La imaginación no solo anticipa el placer, lo exagera, lo purifica.

La búsqueda del placer imaginado, pero una vez que la búsqueda ha terminado, el estímulo físico se queda peligrosamente corto. El viejo mantra: “Lo siento, Mario, pero la princesa está en otro castillo”. Sigue jugando, pasa los niveles, busca el estímulo pero de manera diferente. Esclavo de la anticipación; el deseo es posiblemente más intenso que la posesión.

Quizá por eso seguimos imaginando, la realidad no supera los espejismos, los castillos en el aire. Ese libro no es tan bueno como su portada; la salsa verde pica más de lo que yo creía; esas fotografías son engañosas y mi juguete que pedí de China no es tan maravilloso como lo anunciaban. La imaginación engrandece. En ese espacio entre el anhelo y la consumación, vivimos un agradable cuento de hadas que después se revela como este monstruo que no está a la altura de nuestras ambiciones.


Anoté algunas frases de los cuentos completos de Levrero. Algunos, casi al final, son confesiones, quizás fragmentos de su diario. Levrero dice, por ejemplo, de un personaje: “cuya ironía no sé calibrar”. Me di una pausa, cerré los ojos. Eso me sucede con algunas personas. No sé calibrar ironías, qué manera tan precisa de decirlo.
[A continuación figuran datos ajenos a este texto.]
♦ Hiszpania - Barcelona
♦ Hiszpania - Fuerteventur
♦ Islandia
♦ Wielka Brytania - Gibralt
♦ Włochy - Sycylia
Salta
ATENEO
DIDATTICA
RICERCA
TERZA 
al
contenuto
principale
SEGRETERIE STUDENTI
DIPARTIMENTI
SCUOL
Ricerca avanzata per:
El sentido como una máquina que requiere ajustes para entender al otro. Pero no me urge. Solo los desesperados quieren entender a los demás sin dudas, sin matices. Sigo una máxima: es irónico no entender lo irónico; de ese modo, soy el rey de la ironía a través de, inconscientemente, no prestarle atención.

(Quisiera.)

En algún otro punto, Levrero se pone menatarrativo: “esto no es una novela, carajo. Me estoy jugando la vida”. Levrero, quizás llamado Jorge Varlotta, habla de una operación que tuvo y le fue particularmente difícil. Por experiencia propia, cuando te pones a escribir de tus enfermedades, posiblemente es el punto más patético de la vida de cualquier artista. Recuerdo haberme convertido en un animal vulnerable, herido. Uno que aúlla, no hace mucho sentido, que anda como muñequito roto por un bosque en búsqueda del último encuentro; ese que te deja vivir o termina definitivamente con todo. Me dieron ganas de abrazar a Levrero, pero también reírme de él. Cómo que te estás jugando la vida, nomás estás escribiendo cosas.

Nadie se juega la vida escribiendo a no ser qué…
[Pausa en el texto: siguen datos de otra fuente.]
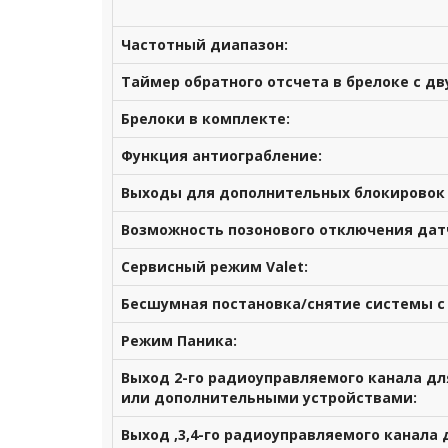
Частотный диапазон:
Таймер обратного отсчета в брелоке с дв
Брелоки в комплекте:
Функция антиограбление:
Выходы для дополнительных блокировок 
Возможность позонового отключения дат
Сервисный режим Valet:
Бесшумная постановка/снятие системы с
Режим Паника:
Выход 2-го радиоуправляемого канала д
или дополнительными устройствами:
Выход ,3,4-го радиоуправляемого канала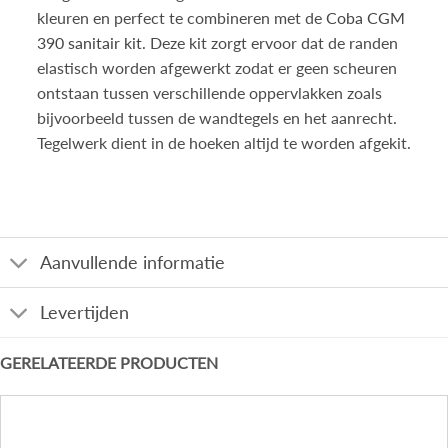
kleuren en perfect te combineren met de
Coba CGM
390 sanitair kit
. Deze kit zorgt ervoor dat de randen
elastisch worden afgewerkt zodat er geen scheuren
ontstaan tussen verschillende oppervlakken zoals
bijvoorbeeld tussen de wandtegels en het aanrecht.
Tegelwerk dient in de hoeken altijd te worden afgekit.
Aanvullende informatie
Levertijden
GERELATEERDE PRODUCTEN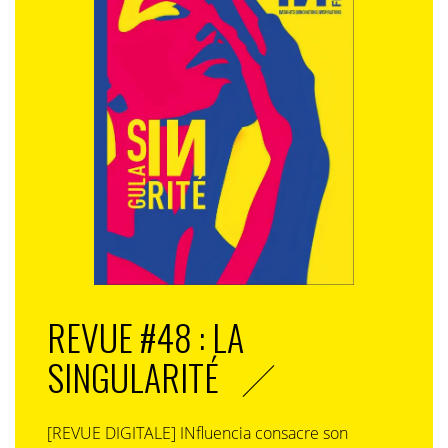
REVUE #48 : LA
SINGULARITÉ
[REVUE DIGITALE] INfluencia consacre son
También habla de Onetti. Lo halaga de una manera extraña, y luego habla de un escritor que está rompiendo la literatura. Pero del que nunca he escuchado hablar y cuyo nombre olvidé porque mi memoria es la de un señor, y estoy cansado de memorizar cosas. Después del cáncer, prefiero recordarlas mal, adornar el recuerdo, reinventarlo todo. Mi esposa me dijo: “Ya mero tienes 45 años”, y casi me da algo. El peso del tiempo, pero además, el peso del superviviente. Algo que cuesta trabajo definir. Carajo, me estoy jugando la vida.
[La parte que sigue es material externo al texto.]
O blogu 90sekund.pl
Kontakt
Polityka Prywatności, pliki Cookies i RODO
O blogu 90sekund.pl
Después, en algún punto, Levrero escribe: “y esto que escribo me humedece los ojos y me los hace arder”. (Puse entre paréntesis: ¿Levrero no había hecho esto antes?, creo haber leído una frase similar en uno de sus cuentos). Levrero conmovedor. Pienso en el fantasma de las lecturas pasadas, invoco al gusanito del librero. Estoy casi seguro que leí algo así. No fue Lispector, ella no es patética (al contrario), quizás lo hizo Felisberto en un momento de debilidad. También yo lo he hecho; algún personaje termina su monólogo interior diciendo que le dan ganas de llorar. Animales, creo. Algún gato de un cuento que no he terminado. El cuervo que abraza los cerezos. Tal vez fue el cacto porque cuando se encabrona, se pone a llorar. Un personaje que no es mío: el creeper, de Minecraft, sigue a su presa parsimoniosamente y se siente ignorado, tanto, que cuando se acerca, polvorín se prende, y le dan ganas de abrazar a alguien y explotar (en llanto).